• Task description: Look below for the line containing "<instances>...</instances> (empty list". Reproduce it and every line after it exactly, and nothing more.

• Available data:
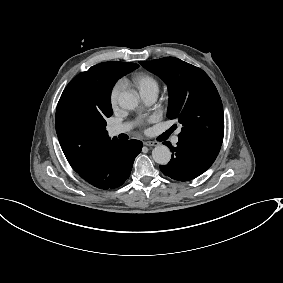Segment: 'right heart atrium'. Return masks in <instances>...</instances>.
<instances>
[{"label": "right heart atrium", "instance_id": "d8ad5b80", "mask_svg": "<svg viewBox=\"0 0 283 283\" xmlns=\"http://www.w3.org/2000/svg\"><path fill=\"white\" fill-rule=\"evenodd\" d=\"M123 90V85L121 82H115L109 90V103L112 108H115L118 105V99Z\"/></svg>", "mask_w": 283, "mask_h": 283}]
</instances>
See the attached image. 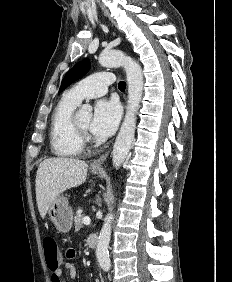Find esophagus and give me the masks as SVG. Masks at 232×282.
Segmentation results:
<instances>
[{"instance_id": "obj_1", "label": "esophagus", "mask_w": 232, "mask_h": 282, "mask_svg": "<svg viewBox=\"0 0 232 282\" xmlns=\"http://www.w3.org/2000/svg\"><path fill=\"white\" fill-rule=\"evenodd\" d=\"M109 152H106L105 154H103L101 157H99L98 159L94 160L91 163V168L93 169H97V168H101L102 164L104 163V161L107 159Z\"/></svg>"}]
</instances>
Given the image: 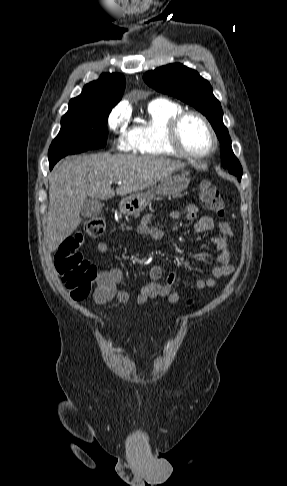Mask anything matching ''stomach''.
Here are the masks:
<instances>
[{
	"instance_id": "obj_1",
	"label": "stomach",
	"mask_w": 287,
	"mask_h": 486,
	"mask_svg": "<svg viewBox=\"0 0 287 486\" xmlns=\"http://www.w3.org/2000/svg\"><path fill=\"white\" fill-rule=\"evenodd\" d=\"M189 182L184 175H170L147 191L124 197L119 204L120 211L126 215L137 214L146 208L155 195L164 197L178 194L188 187Z\"/></svg>"
}]
</instances>
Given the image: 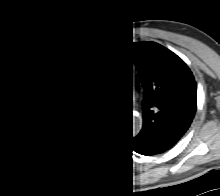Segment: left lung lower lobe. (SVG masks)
<instances>
[{
	"label": "left lung lower lobe",
	"instance_id": "0a47b994",
	"mask_svg": "<svg viewBox=\"0 0 220 196\" xmlns=\"http://www.w3.org/2000/svg\"><path fill=\"white\" fill-rule=\"evenodd\" d=\"M130 141L136 145L138 150L144 155L161 153L166 150V148L156 144L151 139L142 134H139L137 137H131Z\"/></svg>",
	"mask_w": 220,
	"mask_h": 196
}]
</instances>
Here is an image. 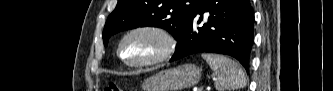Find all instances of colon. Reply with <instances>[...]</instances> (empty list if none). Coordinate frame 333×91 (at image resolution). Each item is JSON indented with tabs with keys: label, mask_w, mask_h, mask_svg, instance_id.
Masks as SVG:
<instances>
[{
	"label": "colon",
	"mask_w": 333,
	"mask_h": 91,
	"mask_svg": "<svg viewBox=\"0 0 333 91\" xmlns=\"http://www.w3.org/2000/svg\"><path fill=\"white\" fill-rule=\"evenodd\" d=\"M105 91H122L123 88L116 83L110 82L106 85Z\"/></svg>",
	"instance_id": "obj_1"
}]
</instances>
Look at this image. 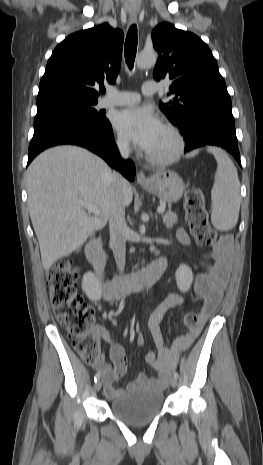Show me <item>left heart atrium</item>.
I'll return each instance as SVG.
<instances>
[{"instance_id":"39dd6f15","label":"left heart atrium","mask_w":263,"mask_h":465,"mask_svg":"<svg viewBox=\"0 0 263 465\" xmlns=\"http://www.w3.org/2000/svg\"><path fill=\"white\" fill-rule=\"evenodd\" d=\"M116 130L146 152L157 142L164 126L148 107H133L119 112L115 118Z\"/></svg>"}]
</instances>
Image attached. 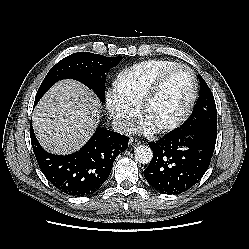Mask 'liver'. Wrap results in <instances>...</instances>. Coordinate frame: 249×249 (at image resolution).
I'll return each mask as SVG.
<instances>
[{"label":"liver","instance_id":"liver-1","mask_svg":"<svg viewBox=\"0 0 249 249\" xmlns=\"http://www.w3.org/2000/svg\"><path fill=\"white\" fill-rule=\"evenodd\" d=\"M97 105L92 93L77 81L56 83L33 113V127L40 144L57 154L78 150L98 125Z\"/></svg>","mask_w":249,"mask_h":249}]
</instances>
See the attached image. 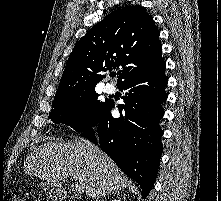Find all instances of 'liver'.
Listing matches in <instances>:
<instances>
[{
    "label": "liver",
    "instance_id": "6515ba94",
    "mask_svg": "<svg viewBox=\"0 0 221 201\" xmlns=\"http://www.w3.org/2000/svg\"><path fill=\"white\" fill-rule=\"evenodd\" d=\"M24 171L57 188L72 177L82 182L86 195L92 198L131 185L107 154L83 138L45 142L26 158Z\"/></svg>",
    "mask_w": 221,
    "mask_h": 201
}]
</instances>
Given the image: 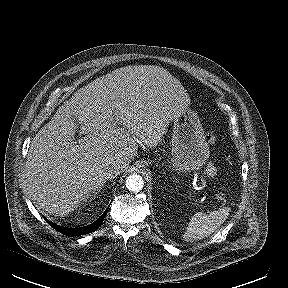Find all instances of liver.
Instances as JSON below:
<instances>
[{"mask_svg":"<svg viewBox=\"0 0 288 288\" xmlns=\"http://www.w3.org/2000/svg\"><path fill=\"white\" fill-rule=\"evenodd\" d=\"M189 104L180 81L159 66H126L95 79L31 141L25 164L29 195L47 212L68 215L102 188L103 165L120 163L125 171L138 144L156 146ZM77 124L87 134L79 145Z\"/></svg>","mask_w":288,"mask_h":288,"instance_id":"liver-1","label":"liver"}]
</instances>
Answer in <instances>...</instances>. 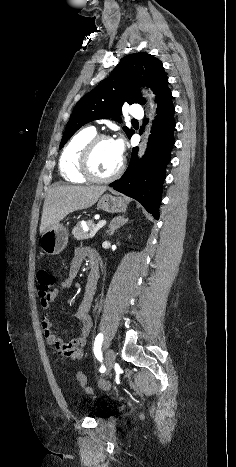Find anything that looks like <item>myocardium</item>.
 <instances>
[{"instance_id":"obj_1","label":"myocardium","mask_w":236,"mask_h":467,"mask_svg":"<svg viewBox=\"0 0 236 467\" xmlns=\"http://www.w3.org/2000/svg\"><path fill=\"white\" fill-rule=\"evenodd\" d=\"M102 141H113L112 138L105 134H96L82 148L79 156V170L81 174L88 180L98 183H106L116 179L124 169V160L121 158L116 170L108 176L101 177L95 174L92 169V157L97 145Z\"/></svg>"}]
</instances>
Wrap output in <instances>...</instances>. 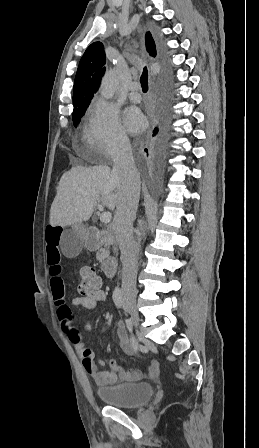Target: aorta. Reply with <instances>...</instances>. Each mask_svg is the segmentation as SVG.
I'll return each mask as SVG.
<instances>
[{"label": "aorta", "instance_id": "aorta-1", "mask_svg": "<svg viewBox=\"0 0 259 448\" xmlns=\"http://www.w3.org/2000/svg\"><path fill=\"white\" fill-rule=\"evenodd\" d=\"M118 85V73L116 70L108 71L100 85L101 96L105 99H111L117 89Z\"/></svg>", "mask_w": 259, "mask_h": 448}]
</instances>
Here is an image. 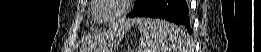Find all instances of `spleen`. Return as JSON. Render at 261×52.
<instances>
[{
    "label": "spleen",
    "mask_w": 261,
    "mask_h": 52,
    "mask_svg": "<svg viewBox=\"0 0 261 52\" xmlns=\"http://www.w3.org/2000/svg\"><path fill=\"white\" fill-rule=\"evenodd\" d=\"M141 33V52H187L191 47L190 37L182 28L159 19H138ZM172 37L167 38V34Z\"/></svg>",
    "instance_id": "3e777b00"
}]
</instances>
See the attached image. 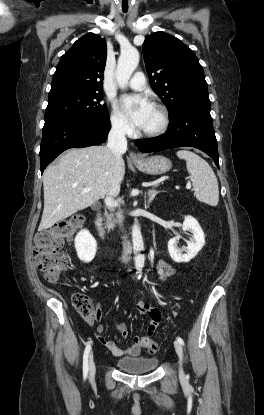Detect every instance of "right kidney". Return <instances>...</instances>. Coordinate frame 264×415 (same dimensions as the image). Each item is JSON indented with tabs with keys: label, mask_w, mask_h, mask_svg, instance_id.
Instances as JSON below:
<instances>
[{
	"label": "right kidney",
	"mask_w": 264,
	"mask_h": 415,
	"mask_svg": "<svg viewBox=\"0 0 264 415\" xmlns=\"http://www.w3.org/2000/svg\"><path fill=\"white\" fill-rule=\"evenodd\" d=\"M75 249L79 259L85 263L91 262L97 251V242L87 230H81L75 237Z\"/></svg>",
	"instance_id": "obj_1"
}]
</instances>
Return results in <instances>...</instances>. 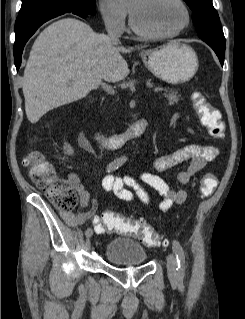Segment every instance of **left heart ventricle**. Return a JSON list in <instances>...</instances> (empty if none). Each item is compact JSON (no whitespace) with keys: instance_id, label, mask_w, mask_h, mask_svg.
I'll use <instances>...</instances> for the list:
<instances>
[{"instance_id":"obj_1","label":"left heart ventricle","mask_w":245,"mask_h":319,"mask_svg":"<svg viewBox=\"0 0 245 319\" xmlns=\"http://www.w3.org/2000/svg\"><path fill=\"white\" fill-rule=\"evenodd\" d=\"M127 5L137 24L149 32H173L185 20L183 10L174 0H129Z\"/></svg>"}]
</instances>
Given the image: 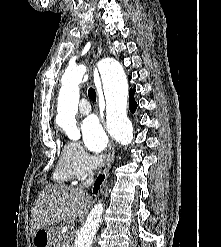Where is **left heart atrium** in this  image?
<instances>
[{"instance_id":"1","label":"left heart atrium","mask_w":221,"mask_h":247,"mask_svg":"<svg viewBox=\"0 0 221 247\" xmlns=\"http://www.w3.org/2000/svg\"><path fill=\"white\" fill-rule=\"evenodd\" d=\"M81 131L85 146L94 153H99L105 149L108 139L99 120L90 116L81 124Z\"/></svg>"}]
</instances>
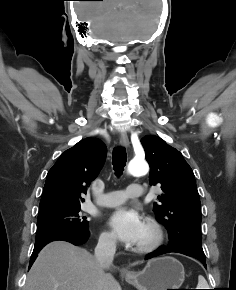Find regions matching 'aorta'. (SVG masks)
Instances as JSON below:
<instances>
[{"label":"aorta","mask_w":236,"mask_h":290,"mask_svg":"<svg viewBox=\"0 0 236 290\" xmlns=\"http://www.w3.org/2000/svg\"><path fill=\"white\" fill-rule=\"evenodd\" d=\"M149 170L148 164L144 160L133 159L129 162L127 173L139 177L146 175Z\"/></svg>","instance_id":"aorta-1"}]
</instances>
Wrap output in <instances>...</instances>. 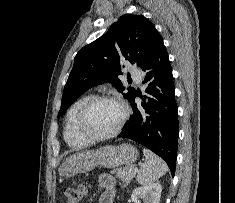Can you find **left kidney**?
I'll list each match as a JSON object with an SVG mask.
<instances>
[{"label":"left kidney","instance_id":"obj_1","mask_svg":"<svg viewBox=\"0 0 235 203\" xmlns=\"http://www.w3.org/2000/svg\"><path fill=\"white\" fill-rule=\"evenodd\" d=\"M162 192L160 183H152L136 188L131 195L134 203H159Z\"/></svg>","mask_w":235,"mask_h":203}]
</instances>
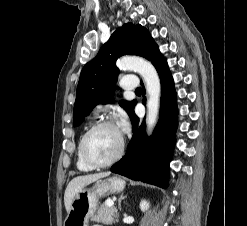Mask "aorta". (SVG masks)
Wrapping results in <instances>:
<instances>
[{
    "mask_svg": "<svg viewBox=\"0 0 247 226\" xmlns=\"http://www.w3.org/2000/svg\"><path fill=\"white\" fill-rule=\"evenodd\" d=\"M117 66L121 70H133L141 75L145 82L147 98V132L151 134L158 119L161 83L154 66L142 57L125 56L117 61Z\"/></svg>",
    "mask_w": 247,
    "mask_h": 226,
    "instance_id": "aorta-1",
    "label": "aorta"
}]
</instances>
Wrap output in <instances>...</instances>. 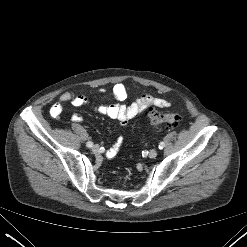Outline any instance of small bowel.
<instances>
[{"label":"small bowel","mask_w":247,"mask_h":247,"mask_svg":"<svg viewBox=\"0 0 247 247\" xmlns=\"http://www.w3.org/2000/svg\"><path fill=\"white\" fill-rule=\"evenodd\" d=\"M112 94L116 103L109 105L95 106L93 109L95 112L104 115L111 119H116L121 125H126L127 122L141 113H143L148 107L156 106L159 108H167L170 106V102L164 98L155 97L150 94L142 95L133 101L131 104L126 105L124 101L127 98V90L124 84L117 83L112 88ZM71 103L77 107L88 106V99L82 94L74 93H63L59 96L58 102L55 103L51 109L50 113L53 116H58L63 111L64 103ZM74 122H81L82 116L78 113H74L71 117ZM122 143V137H119L114 145L106 152V157L113 158Z\"/></svg>","instance_id":"c3829d8e"}]
</instances>
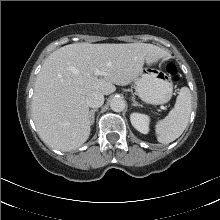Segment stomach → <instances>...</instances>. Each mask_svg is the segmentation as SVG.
<instances>
[{
  "instance_id": "obj_1",
  "label": "stomach",
  "mask_w": 220,
  "mask_h": 220,
  "mask_svg": "<svg viewBox=\"0 0 220 220\" xmlns=\"http://www.w3.org/2000/svg\"><path fill=\"white\" fill-rule=\"evenodd\" d=\"M138 96L146 103L153 105L166 104L173 93V84L165 72L146 68L134 79Z\"/></svg>"
}]
</instances>
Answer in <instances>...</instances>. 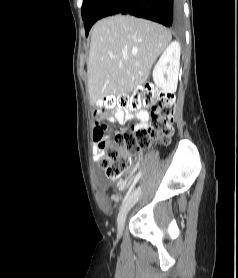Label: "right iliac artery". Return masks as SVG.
<instances>
[{"label":"right iliac artery","instance_id":"1","mask_svg":"<svg viewBox=\"0 0 238 278\" xmlns=\"http://www.w3.org/2000/svg\"><path fill=\"white\" fill-rule=\"evenodd\" d=\"M141 174H142L141 172H138L137 175L135 176L134 181H133V183L131 184V186H130V188H129V190H128V192H127V194H126V196H125V198H124V200H123V204L125 203V201H126L127 198L129 197V195H130L131 191L133 190L135 184L137 183V181H138L139 178L141 177Z\"/></svg>","mask_w":238,"mask_h":278}]
</instances>
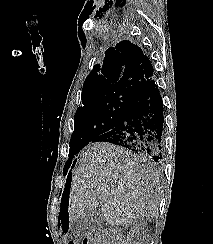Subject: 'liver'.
<instances>
[{"label":"liver","instance_id":"1","mask_svg":"<svg viewBox=\"0 0 213 244\" xmlns=\"http://www.w3.org/2000/svg\"><path fill=\"white\" fill-rule=\"evenodd\" d=\"M161 199L159 176L131 151L109 143H95L78 160L72 178L68 216L74 222L99 210L108 225L151 220Z\"/></svg>","mask_w":213,"mask_h":244}]
</instances>
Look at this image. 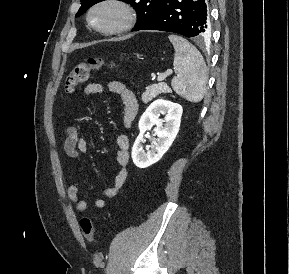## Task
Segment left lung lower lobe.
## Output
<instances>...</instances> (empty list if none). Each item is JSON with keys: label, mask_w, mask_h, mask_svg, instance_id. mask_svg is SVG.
Returning <instances> with one entry per match:
<instances>
[{"label": "left lung lower lobe", "mask_w": 289, "mask_h": 274, "mask_svg": "<svg viewBox=\"0 0 289 274\" xmlns=\"http://www.w3.org/2000/svg\"><path fill=\"white\" fill-rule=\"evenodd\" d=\"M137 30H160L202 40L209 36L205 0H165L155 15Z\"/></svg>", "instance_id": "1"}]
</instances>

• Solution for this problem:
<instances>...</instances> (empty list if none). Each item is JSON with keys: label, mask_w, mask_h, mask_svg, instance_id. mask_svg is SVG.
Returning <instances> with one entry per match:
<instances>
[{"label": "left lung lower lobe", "mask_w": 289, "mask_h": 274, "mask_svg": "<svg viewBox=\"0 0 289 274\" xmlns=\"http://www.w3.org/2000/svg\"><path fill=\"white\" fill-rule=\"evenodd\" d=\"M137 30H160L202 40L209 36L205 0H165L155 15Z\"/></svg>", "instance_id": "1"}]
</instances>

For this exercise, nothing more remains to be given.